* **PROVIDED ENTRIES**:

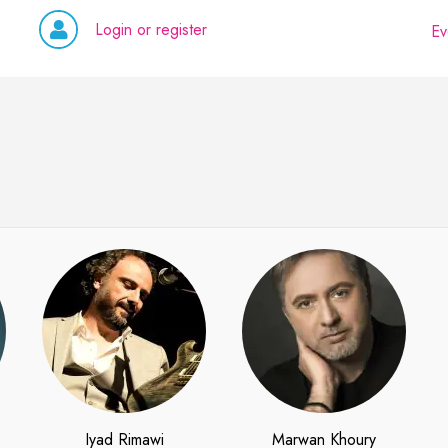
Login or register
Ev
Iyad Rimawi
Marwan Khoury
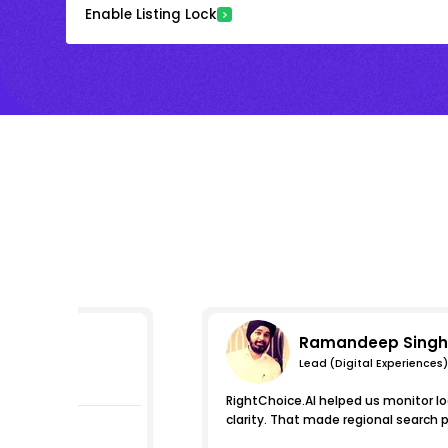
Enable Listing Lock
Ramandeep Singh
Lead (Digital Experiences)
essions
RightChoice.AI helped us monitor loc
clarity. That made regional search 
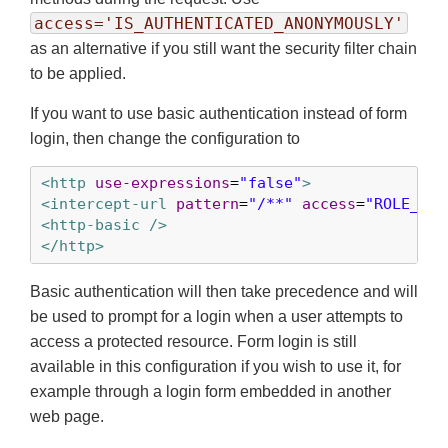
access='IS_AUTHENTICATED_ANONYMOUSLY'
as an alternative if you still want the security filter chain
to be applied.
If you want to use basic authentication instead of form
login, then change the configuration to
<http
use-expressions
=
"false"
>
<intercept-url
pattern
=
"/**"
access
=
"ROLE_USE
<http-basic />
</http>
Basic authentication will then take precedence and will
be used to prompt for a login when a user attempts to
access a protected resource. Form login is still
available in this configuration if you wish to use it, for
example through a login form embedded in another
web page.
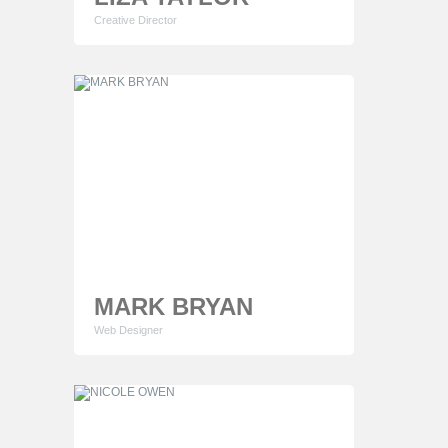
Creative Director
Lorem ipsum dolor sit amet, consectetur
adipiscing elit. Proin consequat sollicitudin mauris
ut cursus. Phasellus sapien quam egestas
tempor elementum consectetur adipiscing elit.
MARK BRYAN
Web Designer
Lorem ipsum dolor sit amet, consectetur
adipiscing elit. Proin consequat sollicitudin mauris
ut cursus. Phasellus sapien quam egestas
tempor elementum consectetur adipiscing elit.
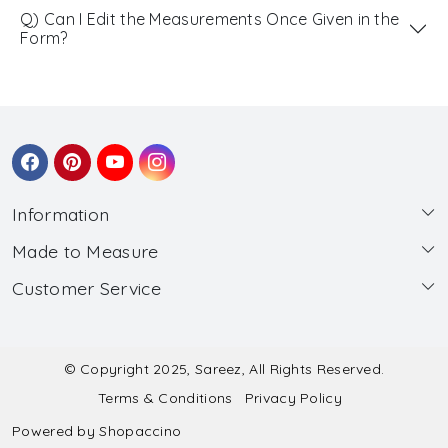
Q) Can I Edit the Measurements Once Given in the
Form?
Information
Made to Measure
About Us
Customer Service
Made to Measure
Wholesale
Contact
Submit Blouse Measurement
Testimonials
FAQ
Submit Salwar Suit Measurement
Blog
© Copyright 2025, Sareez, All Rights Reserved.
Terms & Conditions
Privacy Policy
Shipping & Handling
Submit Lehenga Choli Measurement
Powered by
Shopaccino
Refund & Cancellation Policy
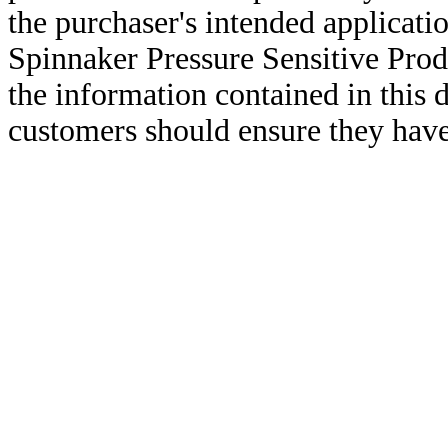
the purchaser's intended applicatio
Spinnaker Pressure Sensitive Pro
the information contained in this
customers should ensure they have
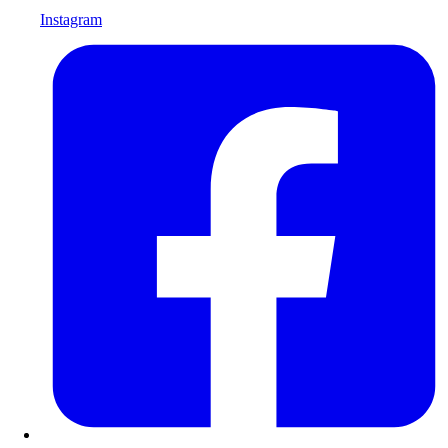
Instagram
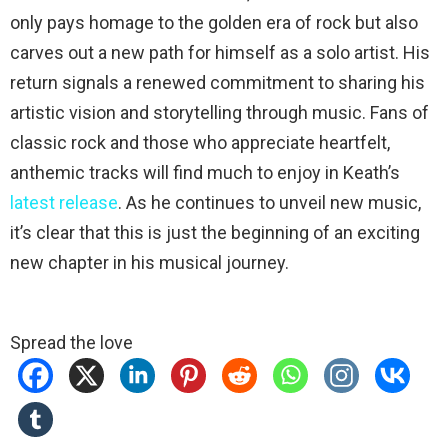
only pays homage to the golden era of rock but also
carves out a new path for himself as a solo artist. His
return signals a renewed commitment to sharing his
artistic vision and storytelling through music. Fans of
classic rock and those who appreciate heartfelt,
anthemic tracks will find much to enjoy in Keath’s
latest release
. As he continues to unveil new music,
it’s clear that this is just the beginning of an exciting
new chapter in his musical journey.
Spread the love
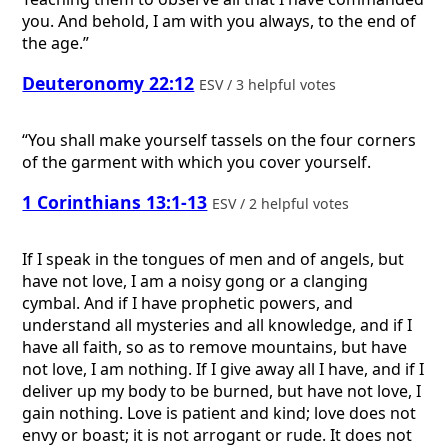
you. And behold, I am with you always, to the end of
the age.”
Deuteronomy 22:12
ESV / 3 helpful votes
“You shall make yourself tassels on the four corners
of the garment with which you cover yourself.
1 Corinthians 13:1-13
ESV / 2 helpful votes
If I speak in the tongues of men and of angels, but
have not love, I am a noisy gong or a clanging
cymbal. And if I have prophetic powers, and
understand all mysteries and all knowledge, and if I
have all faith, so as to remove mountains, but have
not love, I am nothing. If I give away all I have, and if I
deliver up my body to be burned, but have not love, I
gain nothing. Love is patient and kind; love does not
envy or boast; it is not arrogant or rude. It does not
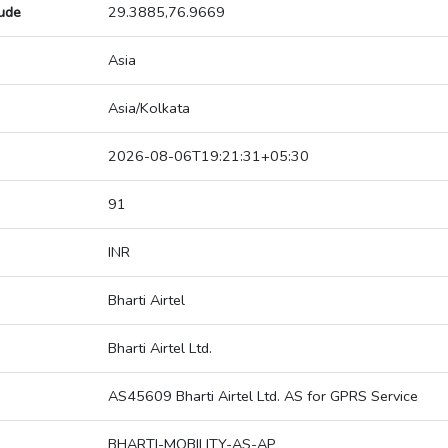
tude
29.3885,76.9669
Asia
Asia/Kolkata
2026-08-06T19:21:31+05:30
91
INR
Bharti Airtel
Bharti Airtel Ltd.
AS45609 Bharti Airtel Ltd. AS for GPRS Service
BHARTI-MOBILITY-AS-AP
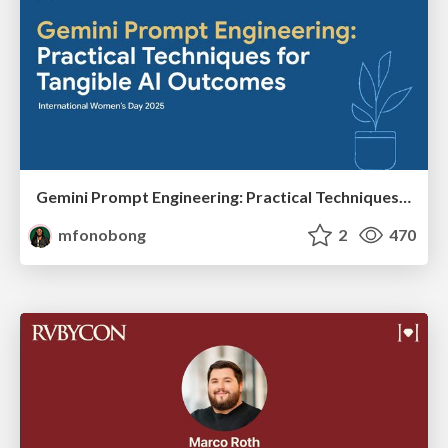
Gemini Prompt Engineering: Practical Techniques for Tangible AI Outcomes
mfonobong
2
470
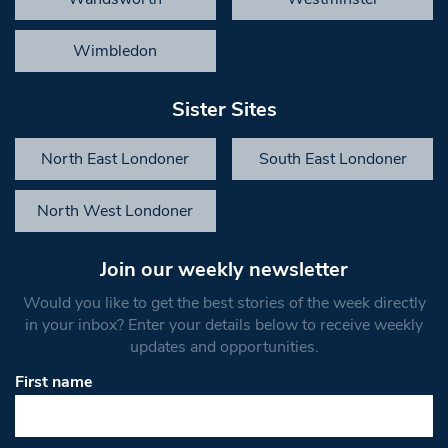
Wimbledon
Sister Sites
North East Londoner
South East Londoner
North West Londoner
Join our weekly newsletter
Would you like to get the best stories of the week directly
in your inbox? Enter your details below to receive weekly
updates and opportunities.
First name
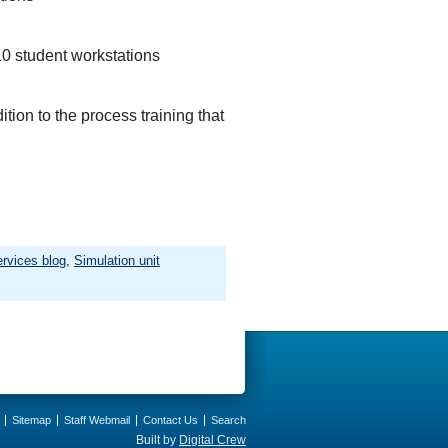
10 student workstations
tion to the process training that
rvices blog
,
Simulation unit
Sitemap
Staff Webmail
Contact Us
Search
Built by
Digital Crew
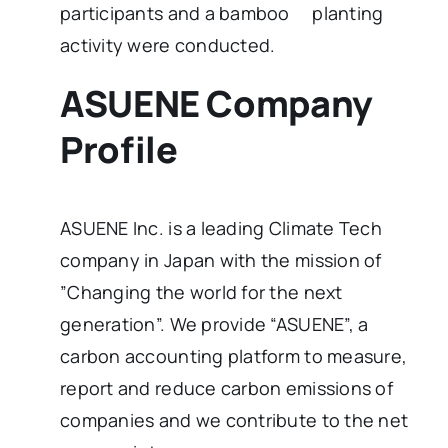
participants and a bamboo planting
activity were conducted.
ASUENE Company
Profile
ASUENE Inc. is a leading Climate Tech
company in Japan with the mission of
”Changing the world for the next
generation”. We provide “ASUENE”, a
carbon accounting platform to measure,
report and reduce carbon emissions of
companies and we contribute to the net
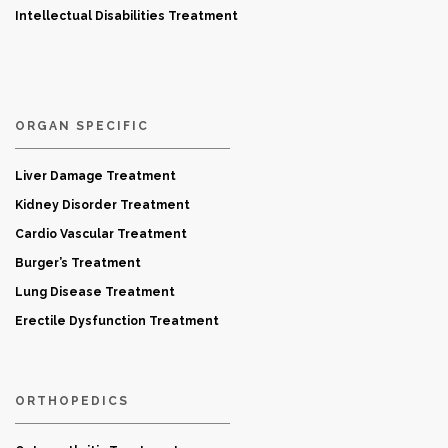
Intellectual Disabilities Treatment
ORGAN SPECIFIC
Liver Damage Treatment
Kidney Disorder Treatment
Cardio Vascular Treatment
Burger’s Treatment
Lung Disease Treatment
Erectile Dysfunction Treatment
ORTHOPEDICS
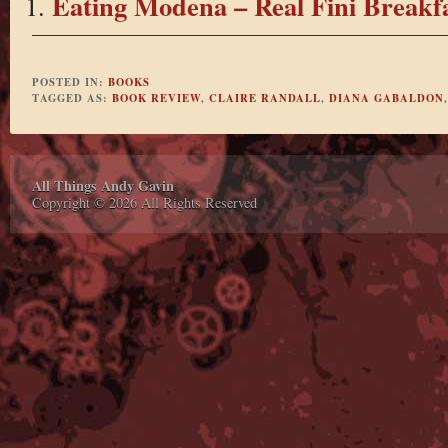
Eating Modena – Real Fini Breakf
POSTED IN:
BOOKS
TAGGED AS:
BOOK REVIEW
,
CLAIRE RANDALL
,
DIANA GABALDON
All Things Andy Gavin
Copyright © 2026 All Rights Reserved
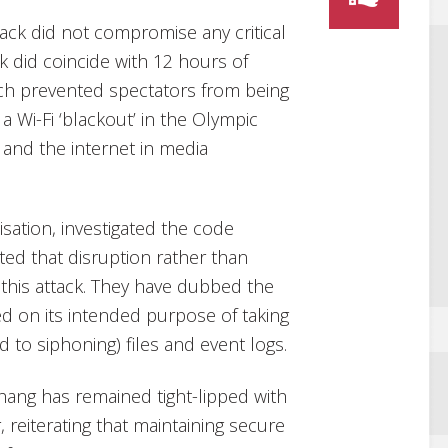
tack did not compromise any critical
 did coincide with 12 hours of
ich prevented spectators from being
 a Wi-Fi ‘blackout’ in the Olympic
s and the internet in media
isation, investigated the code
ed that disruption rather than
this attack. They have dubbed the
d on its intended purpose of taking
to siphoning) files and event logs.
ang has remained tight-lipped with
 reiterating that maintaining secure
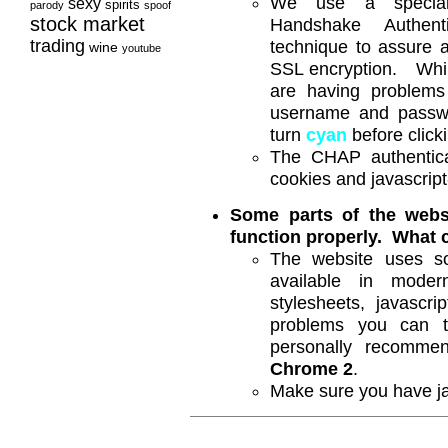
We use a speciall
sexy
spirits
parody
spoof
stock market
Handshake Authenti
trading
technique to assure a 
wine
youtube
SSL encryption. While
are having problems
username and passwor
turn
cyan
before clicki
The CHAP authentica
cookies and javascript
Some parts of the websi
function properly. What
The website uses s
available in mode
stylesheets, javascr
problems you can 
personally recomm
Chrome 2
.
Make sure you have ja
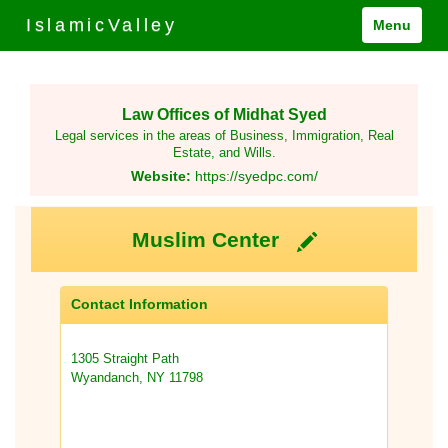
IslamicValley
Menu
Law Offices of Midhat Syed
Legal services in the areas of Business, Immigration, Real
Estate, and Wills.
Website:
https://syedpc.com/
Muslim Center
Contact Information
1305 Straight Path
Wyandanch, NY 11798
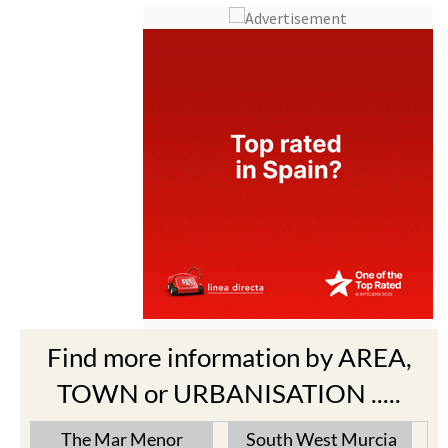
Find more information by AREA,
TOWN or URBANISATION .....
The Mar Menor
South West Murcia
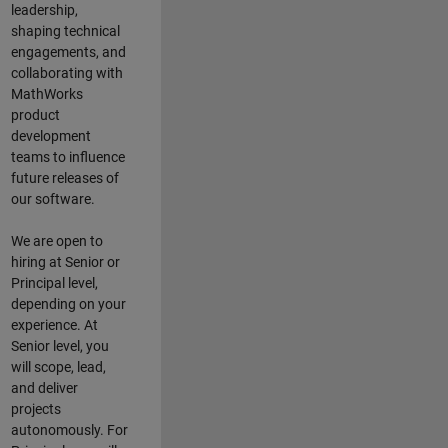
leadership,
shaping technical
engagements, and
collaborating with
MathWorks
product
development
teams to influence
future releases of
our software.
We are open to
hiring at Senior or
Principal level,
depending on your
experience. At
Senior level, you
will scope, lead,
and deliver
projects
autonomously. For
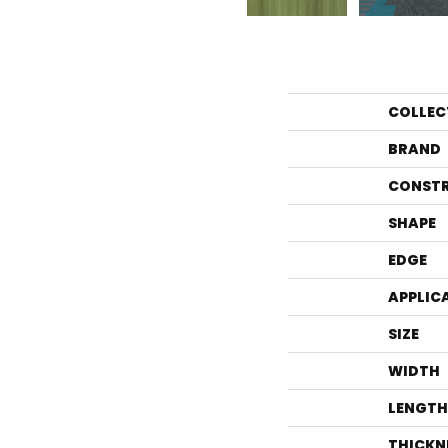
COLLEC
BRAND
CONST
SHAPE
EDGE
APPLIC
SIZE
WIDTH
LENGTH
THICKN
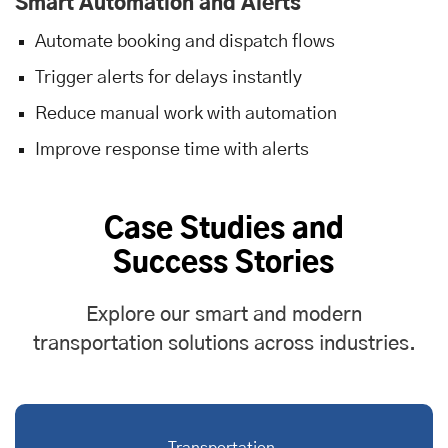
Smart Automation and Alerts
Automate booking and dispatch flows
Trigger alerts for delays instantly
Reduce manual work with automation
Improve response time with alerts
Case Studies and
Success Stories
Explore our smart and modern
transportation solutions across industries.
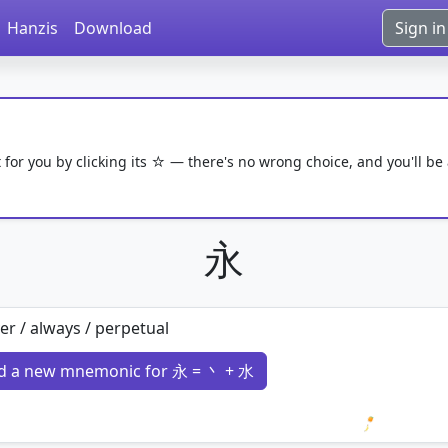
Hanzis
Download
Sign in
 for you by clicking its ☆ — there's no wrong choice, and you'll be
永
er / always / perpetual
d a new mnemonic for 永 = 丶 + 水
Loading 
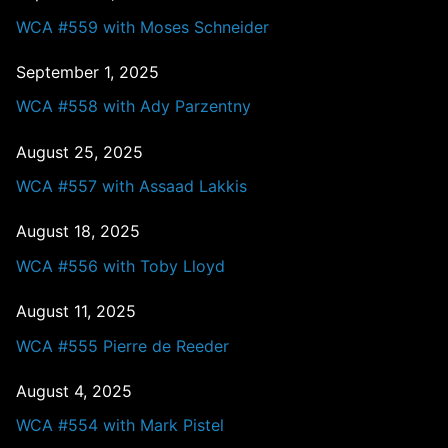
WCA #559 with Moses Schneider
September 1, 2025
WCA #558 with Ady Parzentny
August 25, 2025
WCA #557 with Assaad Lakkis
August 18, 2025
WCA #556 with Toby Lloyd
August 11, 2025
WCA #555 Pierre de Reeder
August 4, 2025
WCA #554 with Mark Pistel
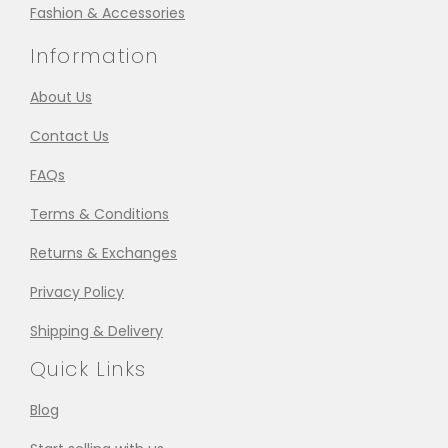
Fashion & Accessories
Information
About Us
Contact Us
FAQs
Terms & Conditions
Returns & Exchanges
Privacy Policy
Shipping & Delivery
Quick Links
Blog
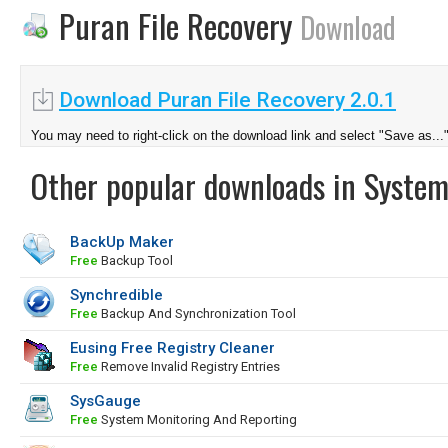
Puran File Recovery
Download
Download Puran File Recovery 2.0.1
You may need to right-click on the download link and select "Save as...
Other popular downloads in System
BackUp Maker
Free
Backup Tool
Synchredible
Free
Backup And Synchronization Tool
Eusing Free Registry Cleaner
Free
Remove Invalid Registry Entries
SysGauge
Free
System Monitoring And Reporting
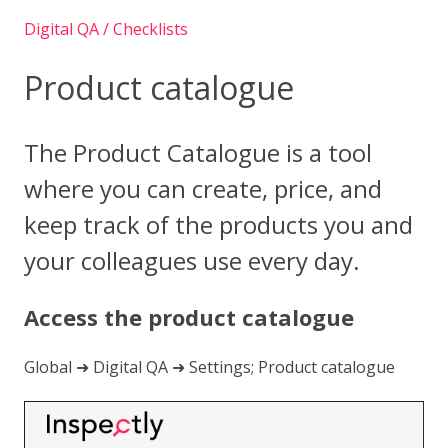
Digital QA / Checklists
Product catalogue
The Product Catalogue is a tool
where you can create, price, and
keep track of the products you and
your colleagues use every day.
Access the product catalogue
Global ➜ Digital QA ➜ Settings; Product catalogue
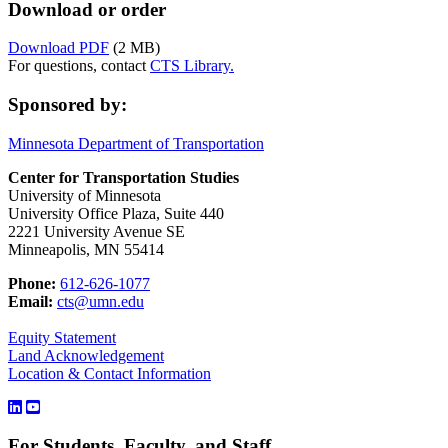
Download or order
Download PDF
(2 MB)
For questions, contact
CTS Library.
Sponsored by:
Minnesota Department of Transportation
Center for Transportation Studies
University of Minnesota
University Office Plaza, Suite 440
2221 University Avenue SE
Minneapolis, MN 55414
Phone:
612-626-1077
Email:
cts@umn.edu
Equity Statement
Land Acknowledgement
Location & Contact Information
For Students, Faculty, and Staff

* **REQUIRED ACTION**:
Read the listing. Copy each line that has the word "System" in it.

* **RESULT BELOW**:
Other popular downloads in System
System Monitoring And Reporting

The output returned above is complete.